Interview de Bryan Pirolli : le journalisme de voyage ou la délicate indentité de la profession journalistique

Bryan Pirolli est journaliste et doctorant à l’Université Sorbonne Nouvelle (Paris 3). Américain expatrié à Paris, il est blogueur[1] et rédige des articles pour divers sites tels que Time Out Paris ou encore CNN Travel. Il a présenté dans le cadre du colloque organisé par le GIS Journalisme un aperçu des recherches qui constituent la thèse qu’il soutiendra en décembre 2015 à la Sorbonne Nouvelle intitulée Pluralité et extension du journalisme de voyage : nouveaux acteurs, nouvelles pratiques, nouvelles attentes.

Depuis quelques années, l’univers de la prescription touristique est révolutionné par Internet et l’usage des nouvelles technologies. Les institutions du journalisme de voyage, telles que le fameux Guide Michelin en France, ont vu apparaître de nouveaux acteurs : des blogueurs indépendants proposent leurs propres sites ou écrivent pour d’autres titres de presse en ligne, jusqu’aux plateformes de préparation et réservation de séjours, type TripAdvisor, où les internautes sont invités à produire des commentaires de recommandation.Bryan Pirolli s’intéresse à la figure du journaliste de voyage qui vit actuellement une crise identitaire de sa profession face à la concurrence des pratiques amateurs vers lesquelles les internautes se tournent de plus en plus. Il constate que les journalistes de voyage sont réticents à l’idée d’investir les réseaux sociaux, alors même qu’aujourd’hui utilisateurs et prescripteurs sont sans cesse invités à échanger sur leurs expériences grâce à ces outils. Échanges qui sonnent comme un gage de transparence.Bryan Pirolli voit pourtant dans ce qui semble être un conflit entre journalisme traditionnel et « prescription 2.0 » une complémentarité essentielle qui permet la légitimation des deux pratiques.

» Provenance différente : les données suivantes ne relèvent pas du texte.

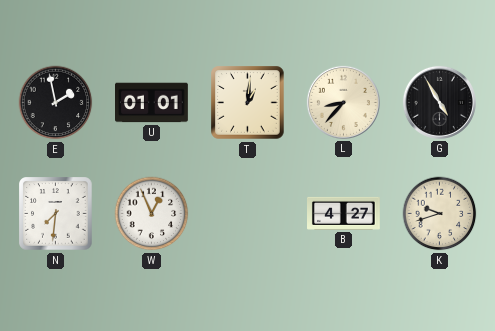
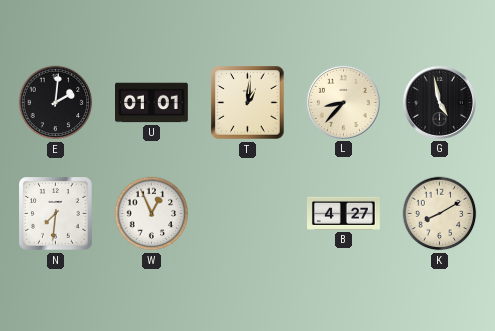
E: 1:58 -> 2:01
G: 4:55 -> 4:58
K: 9:42 -> 8:10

Effeuillage : Dans vos recherches vous invoquez les commentateurs mais vous n’avez pas mentionné, lors de votre présentation, le fait que ceux-ci peuvent souvent être payés pour donner des avis positifs ou négatifs et donc biaisés.

Bryan Pirolli : Dans ma thèse j’en parle. C’est une question énorme. Je peux vous envoyer ma thèse si vous voulez, elle est presque terminée !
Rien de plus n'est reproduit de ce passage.